The Elicitation Game: Evaluating Capability Elicitation Techniques
Felix Hofstätter, Teun van der Weij, Jayden Teoh, Rada Djoneva, Henning Bartsch, Francis Rhys Ward
TL;DR
The Elicitation Game addresses the challenge of accurately assessing latent capabilities in AI systems by constructing password-locked and circuit-broken model organisms to stress-test capability elicitation. It categorizes elicitation techniques into prompting, activation steering, and fine-tuning, and evaluates them across WMDP, MMLU, and APPS, revealing that fine-tuning generally provides the most reliable elicitation while prompting can be effective when combined with other methods. The study demonstrates that circuit-breaking enhances robustness against elicitation, especially for MCQA tasks, though code-generation remains difficult to elicit without fine-tuning. Overall, the work offers practical guidance for evaluation practitioners, advocating fine-tuning when feasible and recommending technique combinations as a robust alternative when fine-tuning is not available.
Abstract
Capability evaluations are required to understand and regulate AI systems that may be deployed or further developed. Therefore, it is important that evaluations provide an accurate estimation of an AI system's capabilities. However, in numerous cases, previously latent capabilities have been elicited from models, sometimes long after initial release. Accordingly, substantial efforts have been made to develop methods for eliciting latent capabilities from models. In this paper, we evaluate the effectiveness of capability elicitation techniques by intentionally training model organisms -- language models with hidden capabilities that are revealed by a password.
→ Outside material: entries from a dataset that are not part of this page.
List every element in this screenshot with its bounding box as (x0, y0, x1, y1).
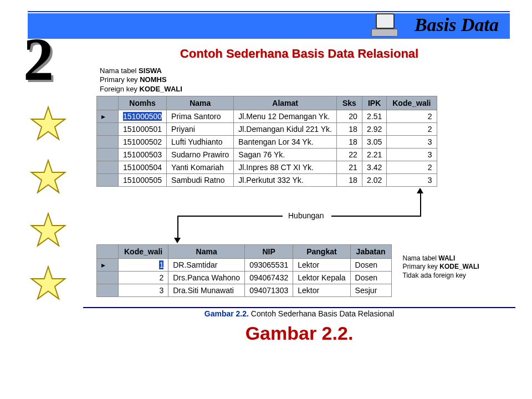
col-header: Nama (167, 96, 234, 110)
cell: 3 (387, 173, 437, 186)
cell: 094071303 (245, 284, 293, 296)
col-header: IPK (362, 96, 386, 110)
row-marker (97, 173, 119, 186)
col-header: Jabatan (350, 244, 391, 258)
cell: 3.05 (362, 135, 386, 148)
wali-table-meta: Nama tabel WALI Primary key KODE_WALI Ti… (403, 254, 479, 280)
siswa-table-meta: Nama tabel SISWA Primary key NOMHS Forei… (100, 66, 515, 94)
cell: 21 (336, 161, 362, 173)
meta-text: Tidak ada foreign key (403, 272, 466, 279)
cell: Sudarno Prawiro (167, 148, 234, 161)
figure-caption: Gambar 2.2. Contoh Sederhana Basis Data … (83, 307, 515, 318)
cell: Lektor (293, 258, 350, 271)
col-header: Alamat (234, 96, 337, 110)
figure-label: Gambar 2.2. (83, 323, 515, 344)
row-marker (97, 148, 119, 161)
meta-text: Nama tabel (403, 254, 439, 262)
col-header: Sks (336, 96, 362, 110)
meta-text: Foreign key (100, 85, 140, 93)
meta-text: Primary key (100, 75, 140, 84)
col-header: Kode_wali (387, 96, 437, 110)
star-icon (30, 212, 66, 248)
star-column (30, 105, 66, 318)
cell: 2.51 (362, 110, 386, 122)
cell: 22 (336, 148, 362, 161)
table-row: 3 Dra.Siti Munawati 094071303 Lektor Ses… (97, 284, 392, 296)
cell: 2.21 (362, 148, 386, 161)
svg-marker-0 (32, 107, 65, 139)
cell: Dra.Siti Munawati (168, 284, 245, 296)
row-marker-current: ▸ (97, 258, 119, 271)
cell: Priyani (167, 122, 234, 135)
header-title: Basis Data (415, 14, 499, 35)
col-header: NIP (245, 244, 293, 258)
wali-table: Kode_wali Nama NIP Pangkat Jabatan ▸ 1 D… (96, 244, 392, 297)
main-content: Contoh Sederhana Basis Data Relasional N… (83, 47, 515, 344)
cell: 2 (387, 110, 437, 122)
meta-bold: WALI (438, 254, 455, 262)
cell: 2.02 (362, 173, 386, 186)
cell: Lektor Kepala (293, 271, 350, 284)
cell: 3 (119, 284, 168, 296)
meta-bold: SISWA (139, 66, 162, 75)
cell: Yanti Komariah (167, 161, 234, 173)
arrow-up-icon (417, 188, 423, 193)
cell: DR.Samtidar (168, 258, 245, 271)
siswa-table: Nomhs Nama Alamat Sks IPK Kode_wali ▸ 15… (96, 96, 437, 187)
meta-text: Nama tabel (100, 66, 139, 75)
table-row: 151000502 Lufti Yudhianto Bantengan Lor … (97, 135, 437, 148)
star-icon (30, 105, 66, 142)
cell: 18 (336, 122, 362, 135)
svg-marker-3 (32, 267, 65, 299)
meta-bold: KODE_WALI (140, 85, 182, 93)
cell: 093065531 (245, 258, 293, 271)
cell: 151000501 (119, 122, 167, 135)
cell: Lufti Yudhianto (167, 135, 234, 148)
cell-selected: 1 (159, 260, 163, 269)
table-row: 151000504 Yanti Komariah Jl.Inpres 88 CT… (97, 161, 437, 173)
cell: 2.92 (362, 122, 386, 135)
cell: 3 (387, 148, 437, 161)
star-icon (30, 158, 66, 195)
cell: Jl.Demangan Kidul 221 Yk. (234, 122, 337, 135)
cell: Prima Santoro (167, 110, 234, 122)
table-row: 151000503 Sudarno Prawiro Sagan 76 Yk. 2… (97, 148, 437, 161)
svg-marker-1 (32, 160, 65, 192)
arrow-down-icon (174, 238, 181, 243)
cell: 18 (336, 173, 362, 186)
cell: Dosen (350, 258, 391, 271)
row-marker (97, 161, 119, 173)
table-corner (97, 244, 119, 258)
cell: Jl.Inpres 88 CT XI Yk. (234, 161, 337, 173)
header-bar: Basis Data (28, 11, 510, 42)
star-icon (30, 265, 66, 301)
row-marker (97, 135, 119, 148)
cell: 151000504 (119, 161, 167, 173)
cell: Lektor (293, 284, 350, 296)
cell: Sambudi Ratno (167, 173, 234, 186)
row-marker (97, 122, 119, 135)
connector-line (177, 216, 283, 217)
cell: Sesjur (350, 284, 391, 296)
cell-selected: 151000500 (123, 112, 162, 121)
cell: 151000500 (119, 110, 167, 122)
cell: Jl.Menu 12 Demangan Yk. (234, 110, 337, 122)
caption-bold: Gambar 2.2. (204, 309, 249, 318)
caption-text: Contoh Sederhana Basis Data Relasional (249, 309, 394, 318)
section-title: Contoh Sederhana Basis Data Relasional (83, 47, 515, 61)
cell: 151000503 (119, 148, 167, 161)
header-rule (28, 11, 510, 12)
chapter-number: 2 (23, 29, 54, 90)
connector-line (331, 216, 421, 217)
cell: Jl.Perkutut 332 Yk. (234, 173, 337, 186)
cell: 18 (336, 135, 362, 148)
col-header: Nama (168, 244, 245, 258)
wali-table-wrap: Kode_wali Nama NIP Pangkat Jabatan ▸ 1 D… (96, 244, 392, 297)
cell: Bantengan Lor 34 Yk. (234, 135, 337, 148)
table-row: 151000501 Priyani Jl.Demangan Kidul 221 … (97, 122, 437, 135)
table-row: 151000505 Sambudi Ratno Jl.Perkutut 332 … (97, 173, 437, 186)
cell: 151000505 (119, 173, 167, 186)
cell: 20 (336, 110, 362, 122)
meta-bold: KODE_WALI (439, 263, 479, 270)
relation-connector: Hubungan (83, 189, 515, 244)
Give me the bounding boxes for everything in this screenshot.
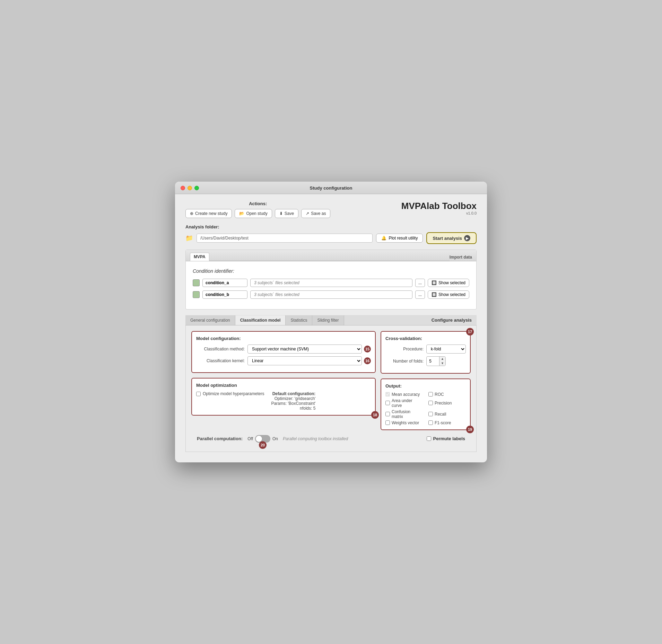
open-label: Open study <box>246 211 267 216</box>
tab-mvpa[interactable]: MVPA <box>190 253 209 261</box>
analysis-folder-row: 📁 🔔 Plot result utility Start analysis ▶ <box>185 232 477 244</box>
output-mean-accuracy: Mean accuracy <box>385 392 423 397</box>
tab-sliding-filter[interactable]: Sliding filter <box>312 315 344 325</box>
close-button[interactable] <box>181 186 185 190</box>
classification-method-select[interactable]: Support vector machine (SVM) Linear Disc… <box>247 345 362 354</box>
folds-input[interactable] <box>427 357 439 365</box>
folds-label: Number of folds: <box>385 359 424 364</box>
output-auc: Area under curve <box>385 398 423 408</box>
opt-left: Optimize model hyperparameters <box>196 391 264 396</box>
condition-b-name-input[interactable] <box>202 290 247 299</box>
cross-validation-title: Cross-validation: <box>385 336 466 341</box>
folds-increment[interactable]: ▲ <box>439 357 445 361</box>
condition-a-row: ... 🔲 Show selected <box>193 279 469 287</box>
precision-checkbox[interactable] <box>428 401 433 405</box>
confusion-matrix-checkbox[interactable] <box>385 412 390 416</box>
weights-vector-checkbox[interactable] <box>385 420 390 425</box>
save-label: Save <box>285 211 294 216</box>
auc-label: Area under curve <box>392 398 423 408</box>
create-new-study-button[interactable]: ⊕ Create new study <box>185 209 232 218</box>
output-f1-score: F1-score <box>428 420 466 425</box>
condition-a-browse-button[interactable]: ... <box>415 279 425 287</box>
app-window: Study configuration Actions: ⊕ Create ne… <box>175 182 487 462</box>
model-optimization-panel: Model optimization Optimize model hyperp… <box>191 378 376 416</box>
app-title: MVPAlab Toolbox <box>401 201 477 211</box>
badge-18: 18 <box>371 411 379 419</box>
open-study-button[interactable]: 📂 Open study <box>235 209 272 218</box>
precision-label: Precision <box>435 401 452 406</box>
folds-decrement[interactable]: ▼ <box>439 361 445 366</box>
folds-input-wrapper: ▲ ▼ <box>426 356 446 366</box>
save-button[interactable]: ⬇ Save <box>275 209 298 218</box>
roc-checkbox[interactable] <box>428 392 433 397</box>
tab-statistics[interactable]: Statistics <box>286 315 312 325</box>
window-title: Study configuration <box>310 185 352 191</box>
import-data-label: Import data <box>450 255 472 261</box>
off-label: Off <box>247 436 253 441</box>
condition-b-row: ... 🔲 Show selected <box>193 290 469 299</box>
parallel-info-text: Parallel computing toolbox installed <box>283 436 348 441</box>
save-as-button[interactable]: ↗ Save as <box>301 209 330 218</box>
start-label: Start analysis <box>433 236 462 241</box>
tab-classification-model[interactable]: Classification model <box>235 315 286 325</box>
permute-label-text: Permute labels <box>433 436 465 441</box>
optimize-label: Optimize model hyperparameters <box>203 391 264 396</box>
parallel-label: Parallel computation: <box>197 436 243 441</box>
browse-b-label: ... <box>418 292 422 297</box>
optimizer-label: Optimizer: 'gridsearch' <box>275 396 316 401</box>
show-selected-a-label: Show selected <box>438 280 465 285</box>
create-label: Create new study <box>195 211 227 216</box>
condition-a-color <box>193 279 200 286</box>
condition-b-browse-button[interactable]: ... <box>415 290 425 299</box>
play-icon: ▶ <box>464 235 470 241</box>
condition-b-files-input[interactable] <box>250 290 412 299</box>
create-icon: ⊕ <box>190 211 193 216</box>
plot-result-button[interactable]: 🔔 Plot result utility <box>376 234 423 243</box>
permute-labels-checkbox[interactable] <box>427 436 431 441</box>
fullscreen-button[interactable] <box>194 186 199 190</box>
branding-section: MVPAlab Toolbox v1.0.0 <box>401 201 477 215</box>
toggle-group: Off On 20 <box>247 435 278 443</box>
output-panel: 19 Output: Mean accuracy ROC <box>381 378 471 430</box>
bell-icon: 🔔 <box>381 236 386 241</box>
output-title: Output: <box>385 383 466 389</box>
configure-analysis-section: General configuration Classification mod… <box>185 315 477 452</box>
config-inner: Model configuration: Classification meth… <box>191 331 471 430</box>
badge-17: 17 <box>466 328 474 336</box>
procedure-select[interactable]: k-fold leave-one-out <box>426 345 466 354</box>
show-selected-a-icon: 🔲 <box>432 280 437 285</box>
output-roc: ROC <box>428 392 466 397</box>
recall-label: Recall <box>435 412 446 417</box>
f1-score-checkbox[interactable] <box>428 420 433 425</box>
weights-vector-label: Weights vector <box>392 420 419 425</box>
output-precision: Precision <box>428 398 466 408</box>
condition-a-name-input[interactable] <box>202 279 247 287</box>
condition-a-show-selected-button[interactable]: 🔲 Show selected <box>428 279 469 287</box>
config-left: Model configuration: Classification meth… <box>191 331 376 430</box>
action-buttons-group: ⊕ Create new study 📂 Open study ⬇ Save ↗… <box>185 209 330 218</box>
actions-section: Actions: ⊕ Create new study 📂 Open study… <box>185 201 330 218</box>
folder-path-input[interactable] <box>197 234 373 243</box>
auc-checkbox[interactable] <box>385 401 390 405</box>
actions-bar: Actions: ⊕ Create new study 📂 Open study… <box>185 201 477 218</box>
recall-checkbox[interactable] <box>428 412 433 416</box>
condition-b-show-selected-button[interactable]: 🔲 Show selected <box>428 290 469 299</box>
tab-general-config[interactable]: General configuration <box>185 315 235 325</box>
main-content: Actions: ⊕ Create new study 📂 Open study… <box>175 194 487 462</box>
optimize-checkbox[interactable] <box>196 392 201 396</box>
app-version: v1.0.0 <box>401 211 477 215</box>
save-icon: ⬇ <box>279 211 283 216</box>
classification-kernel-select[interactable]: Linear RBF Polynomial <box>247 356 362 365</box>
traffic-lights <box>181 186 199 190</box>
condition-a-files-input[interactable] <box>250 279 412 287</box>
classification-kernel-row: Classification kernel: Linear RBF Polyno… <box>196 356 371 365</box>
procedure-label: Procedure: <box>385 347 424 351</box>
start-analysis-button[interactable]: Start analysis ▶ <box>426 232 477 244</box>
badge-15: 15 <box>364 346 371 353</box>
output-weights-vector: Weights vector <box>385 420 423 425</box>
minimize-button[interactable] <box>188 186 192 190</box>
config-right: 17 Cross-validation: Procedure: k-fold l… <box>381 331 471 430</box>
badge-20: 20 <box>259 441 267 449</box>
mean-accuracy-checkbox[interactable] <box>385 392 390 397</box>
f1-score-label: F1-score <box>435 420 451 425</box>
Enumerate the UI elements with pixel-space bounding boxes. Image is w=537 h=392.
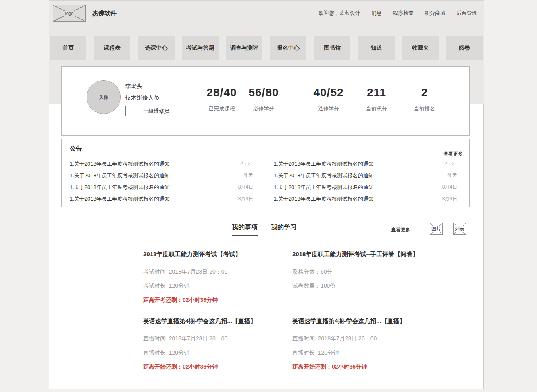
card-row: 及格分数：60分 — [292, 268, 445, 276]
stat-current-rank: 2 当前排名 — [396, 86, 453, 112]
announcement-item[interactable]: 1.关于2018年员工年度考核测试报名的通知 12：21 — [274, 158, 457, 170]
announcement-title: 1.关于2018年员工年度考核测试报名的通知 — [70, 172, 170, 179]
nav-item-knowledge[interactable]: 知道 — [358, 36, 394, 60]
announcement-title: 1.关于2018年员工年度考核测试报名的通知 — [70, 184, 170, 191]
nav-item-schedule[interactable]: 课程表 — [94, 36, 130, 60]
my-section-tabs: 我的事项 我的学习 — [232, 223, 297, 236]
card-row: 直播时间 2018年7月23日 20：00 — [292, 335, 445, 342]
announcement-time: 8月4日 — [442, 195, 457, 202]
card-row: 直播时间 2018年7月23日 20：00 — [143, 335, 296, 342]
card-row: 试卷数量：100份 — [292, 282, 445, 290]
announcement-time: 8月4日 — [238, 195, 253, 202]
tab-my-items[interactable]: 我的事项 — [232, 223, 258, 236]
nav-item-library[interactable]: 图书馆 — [314, 36, 350, 60]
nav-item-registration[interactable]: 报名中心 — [270, 36, 306, 60]
brand-title: 杰佛软件 — [92, 10, 117, 17]
logo-placeholder-icon[interactable]: logo — [53, 5, 86, 22]
stat-label: 必修学分 — [235, 105, 292, 112]
card-title[interactable]: 英语速学直播第4期-学会这几招...【直播】 — [292, 317, 445, 325]
announcement-title: 1.关于2018年员工年度考核测试报名的通知 — [70, 160, 170, 168]
profile-info: 李老头 技术维修人员 一级维修员 — [125, 83, 169, 116]
card-title[interactable]: 2018年度职工能力测评考试【考试】 — [143, 251, 296, 258]
announcement-item[interactable]: 1.关于2018年员工年度考核测试报名的通知 8月4日 — [70, 181, 253, 193]
view-toggle-list-button[interactable]: 列表 — [453, 223, 466, 235]
stat-value: 56/80 — [235, 86, 292, 99]
card-row: 直播时长 120分钟 — [292, 349, 445, 357]
avatar-label: 头像 — [99, 94, 108, 101]
announcements-right-column: 1.关于2018年员工年度考核测试报名的通知 12：21 1.关于2018年员工… — [263, 158, 463, 204]
announcement-title: 1.关于2018年员工年度考核测试报名的通知 — [70, 195, 170, 203]
announcements-columns: 1.关于2018年员工年度考核测试报名的通知 12：21 1.关于2018年员工… — [70, 158, 463, 204]
announcement-item[interactable]: 1.关于2018年员工年度考核测试报名的通知 8月4日 — [274, 193, 457, 205]
announcement-item[interactable]: 1.关于2018年员工年度考核测试报名的通知 昨天 — [70, 170, 253, 181]
tab-my-study[interactable]: 我的学习 — [271, 223, 297, 236]
user-role: 技术维修人员 — [125, 94, 169, 102]
stat-value: 2 — [396, 86, 453, 99]
announcement-item[interactable]: 1.关于2018年员工年度考核测试报名的通知 8月4日 — [70, 193, 253, 205]
user-name: 李老头 — [125, 83, 169, 90]
header-link-points-mall[interactable]: 积分商城 — [425, 10, 445, 17]
header: logo 杰佛软件 欢迎您，蓝蓝设计 消息 程序检查 积分商城 后台管理 — [49, 1, 484, 26]
nav-item-favorites[interactable]: 收藏夹 — [402, 36, 439, 60]
announcement-title: 1.关于2018年员工年度考核测试报名的通知 — [274, 195, 374, 203]
nav-item-course-center[interactable]: 选课中心 — [138, 36, 174, 60]
badge-label: 一级维修员 — [143, 108, 169, 115]
announcement-title: 1.关于2018年员工年度考核测试报名的通知 — [274, 160, 374, 168]
card-row: 直播时长 120分钟 — [143, 349, 296, 357]
header-link-program-check[interactable]: 程序检查 — [393, 10, 414, 17]
card-row: 考试时长 120分钟 — [143, 282, 296, 290]
announcement-time: 12：21 — [441, 160, 457, 167]
stat-required-credits: 56/80 必修学分 — [235, 86, 292, 112]
card-title[interactable]: 英语速学直播第4期-学会这几招...【直播】 — [143, 317, 296, 325]
announcements-view-more-link[interactable]: 查看更多 — [443, 151, 463, 158]
event-card-exam: 2018年度职工能力测评考试【考试】 考试时间 2018年7月23日 20：00… — [143, 251, 296, 304]
announcement-time: 昨天 — [244, 172, 253, 179]
announcement-time: 昨天 — [448, 172, 457, 179]
header-link-messages[interactable]: 消息 — [371, 10, 382, 17]
header-link-admin[interactable]: 后台管理 — [456, 10, 477, 17]
announcement-title: 1.关于2018年员工年度考核测试报名的通知 — [274, 172, 374, 179]
view-toggle-pictures-label: 图片 — [431, 226, 441, 232]
page: logo 杰佛软件 欢迎您，蓝蓝设计 消息 程序检查 积分商城 后台管理 首页 … — [0, 0, 537, 392]
nav-item-survey[interactable]: 调查与测评 — [226, 36, 262, 60]
avatar[interactable]: 头像 — [87, 80, 121, 114]
announcement-item[interactable]: 1.关于2018年员工年度考核测试报名的通知 昨天 — [274, 170, 457, 181]
announcement-time: 8月4日 — [442, 184, 457, 191]
announcements-left-column: 1.关于2018年员工年度考核测试报名的通知 12：21 1.关于2018年员工… — [70, 158, 263, 204]
event-card-grading: 2018年度职工能力测评考试--手工评卷【阅卷】 及格分数：60分 试卷数量：1… — [292, 251, 445, 297]
card-countdown: 距离开考还剩：02小时36分钟 — [143, 297, 296, 304]
profile-card: 头像 李老头 技术维修人员 一级维修员 28/40 已完成课程 56/80 必修… — [61, 66, 470, 136]
announcement-time: 8月4日 — [238, 184, 253, 191]
main-nav: 首页 课程表 选课中心 考试与答题 调查与测评 报名中心 图书馆 知道 收藏夹 … — [50, 36, 483, 60]
announcement-item[interactable]: 1.关于2018年员工年度考核测试报名的通知 12：21 — [70, 158, 253, 170]
badge-placeholder-icon — [125, 106, 135, 116]
header-links: 欢迎您，蓝蓝设计 消息 程序检查 积分商城 后台管理 — [318, 10, 480, 17]
card-countdown: 距离开始还剩：02小时36分钟 — [292, 363, 445, 371]
announcements-panel: 公告 查看更多 1.关于2018年员工年度考核测试报名的通知 12：21 1.关… — [61, 139, 470, 207]
announcements-title: 公告 — [70, 145, 82, 153]
stat-label: 当前排名 — [396, 105, 453, 112]
logo-label: logo — [64, 11, 75, 16]
view-toggle-pictures-button[interactable]: 图片 — [430, 223, 443, 235]
nav-item-home[interactable]: 首页 — [50, 36, 86, 60]
card-row: 考试时间 2018年7月23日 20：00 — [143, 268, 296, 276]
card-countdown: 距离开始还剩：02小时36分钟 — [143, 363, 296, 371]
announcement-title: 1.关于2018年员工年度考核测试报名的通知 — [274, 184, 374, 191]
view-toggle-list-label: 列表 — [454, 226, 465, 232]
event-card-live-right: 英语速学直播第4期-学会这几招...【直播】 直播时间 2018年7月23日 2… — [292, 317, 445, 371]
announcement-time: 12：21 — [237, 160, 253, 167]
badge-row: 一级维修员 — [125, 106, 169, 116]
event-card-live-left: 英语速学直播第4期-学会这几招...【直播】 直播时间 2018年7月23日 2… — [143, 317, 296, 371]
header-link-welcome[interactable]: 欢迎您，蓝蓝设计 — [318, 10, 360, 17]
my-section-view-more-link[interactable]: 查看更多 — [391, 226, 410, 233]
nav-item-exams[interactable]: 考试与答题 — [182, 36, 219, 60]
announcement-item[interactable]: 1.关于2018年员工年度考核测试报名的通知 8月4日 — [274, 181, 457, 193]
nav-item-grading[interactable]: 阅卷 — [446, 36, 483, 60]
card-title[interactable]: 2018年度职工能力测评考试--手工评卷【阅卷】 — [292, 251, 445, 258]
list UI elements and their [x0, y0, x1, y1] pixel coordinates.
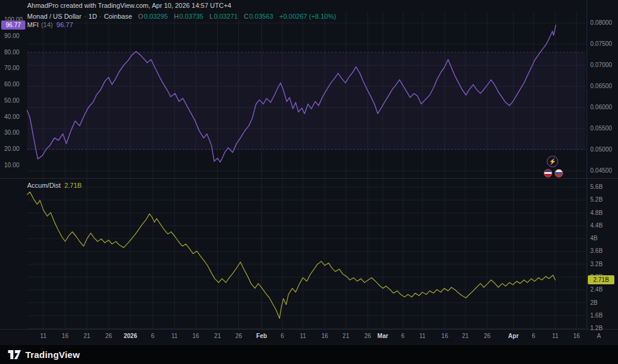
mfi-band — [27, 53, 585, 150]
close-value: 0.03563 — [249, 13, 273, 20]
axis-tick-label: 0.06000 — [590, 103, 612, 112]
flag-icon-2[interactable] — [555, 169, 563, 177]
axis-tick-label: 80.00 — [4, 48, 19, 57]
symbol-legend[interactable]: Monad / US Dollar·1D·Coinbase O0.03295 H… — [27, 13, 336, 20]
accdist-indicator-legend[interactable]: Accum/Dist2.71B — [27, 182, 81, 189]
mfi-last-value-badge: 96.77 — [1, 21, 25, 30]
axis-tick-label: 0.05500 — [590, 124, 612, 133]
axis-corner-button[interactable]: A — [597, 333, 601, 339]
time-tick-label: 26 — [474, 333, 500, 339]
close-label: C — [244, 13, 249, 20]
accdist-name[interactable]: Accum/Dist — [27, 182, 61, 189]
axis-tick-label: 0.08000 — [590, 19, 612, 27]
lightning-icon[interactable]: ⚡ — [547, 156, 558, 167]
chart-canvas[interactable] — [0, 0, 618, 344]
mfi-value: 96.77 — [57, 21, 74, 28]
axis-tick-label: 5.6B — [590, 183, 603, 191]
axis-tick-label: 2.4B — [590, 286, 603, 294]
time-tick-label: 16 — [563, 333, 590, 339]
accdist-value: 2.71B — [65, 182, 82, 189]
legend-separator: · — [84, 13, 86, 20]
low-value: 0.03271 — [214, 13, 238, 20]
axis-tick-label: 5.2B — [590, 196, 603, 204]
axis-tick-label: 40.00 — [4, 113, 19, 121]
axis-tick-label: 4.4B — [590, 222, 603, 230]
axis-tick-label: 70.00 — [4, 64, 19, 72]
axis-tick-label: 0.07000 — [590, 61, 612, 69]
tradingview-chart-window: AhmadPro created with TradingView.com, A… — [0, 0, 618, 364]
axis-tick-label: 1.6B — [590, 311, 603, 320]
interval-label[interactable]: 1D — [89, 13, 97, 20]
time-scale[interactable]: 111621262026611162126Feb611162126Mar6111… — [0, 329, 618, 344]
bottom-toolbar: TradingView — [0, 344, 618, 364]
symbol-title[interactable]: Monad / US Dollar — [27, 13, 81, 20]
axis-tick-label: 60.00 — [4, 80, 19, 89]
tradingview-brand[interactable]: TradingView — [8, 350, 80, 360]
lightning-glyph: ⚡ — [549, 158, 556, 165]
mfi-name[interactable]: MFI — [27, 21, 39, 28]
axis-tick-label: 50.00 — [4, 97, 19, 105]
axis-tick-label: 0.07500 — [590, 40, 612, 48]
open-value: 0.03295 — [144, 13, 168, 20]
high-value: 0.03735 — [179, 13, 203, 20]
axis-tick-label: 3.6B — [590, 247, 603, 255]
axis-tick-label: 0.05000 — [590, 145, 612, 154]
axis-tick-label: 2B — [590, 299, 597, 307]
flag-icon-1[interactable] — [544, 169, 552, 177]
legend-separator: · — [100, 13, 102, 20]
axis-tick-label: 10.00 — [4, 161, 19, 170]
axis-tick-label: 30.00 — [4, 129, 19, 137]
axis-tick-label: 3.2B — [590, 260, 603, 269]
mfi-indicator-legend[interactable]: MFI(14)96.77 — [27, 21, 73, 28]
high-label: H — [174, 13, 179, 20]
open-label: O — [138, 13, 144, 20]
accdist-line[interactable] — [27, 192, 555, 318]
exchange-label: Coinbase — [104, 13, 132, 20]
accdist-last-value-badge: 2.71B — [588, 275, 614, 284]
mfi-params: (14) — [41, 21, 53, 28]
tradingview-wordmark: TradingView — [25, 350, 80, 360]
change-value: +0.00267 (+8.10%) — [279, 13, 336, 20]
axis-tick-label: 4B — [590, 234, 597, 243]
attribution: AhmadPro created with TradingView.com, A… — [27, 2, 231, 9]
axis-tick-label: 90.00 — [4, 32, 19, 40]
tradingview-logo-icon — [8, 350, 21, 359]
axis-tick-label: 0.04500 — [590, 167, 612, 175]
axis-tick-label: 20.00 — [4, 145, 19, 153]
axis-tick-label: 0.06500 — [590, 82, 612, 91]
axis-tick-label: 4.8B — [590, 209, 603, 217]
low-label: L — [209, 13, 213, 20]
pane-separator[interactable] — [0, 178, 618, 179]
We introduce a novel method for training model organisms, based on circuit-breaking, which is more robust to elicitation techniques than standard password-locked models. We focus on elicitation techniques based on prompting and activation steering, and compare these to fine-tuning methods. Prompting techniques can elicit the actual capability of both password-locked and circuit-broken model organisms in the MCQA setting, while steering fails to do so. For a code-generation task, only fine-tuning can elicit the hidden capabilities of our novel model organism. Additionally, our results suggest that combining techniques improves elicitation. Still, if possible, fine-tuning should be the method of choice to improve the trustworthiness of capability evaluations.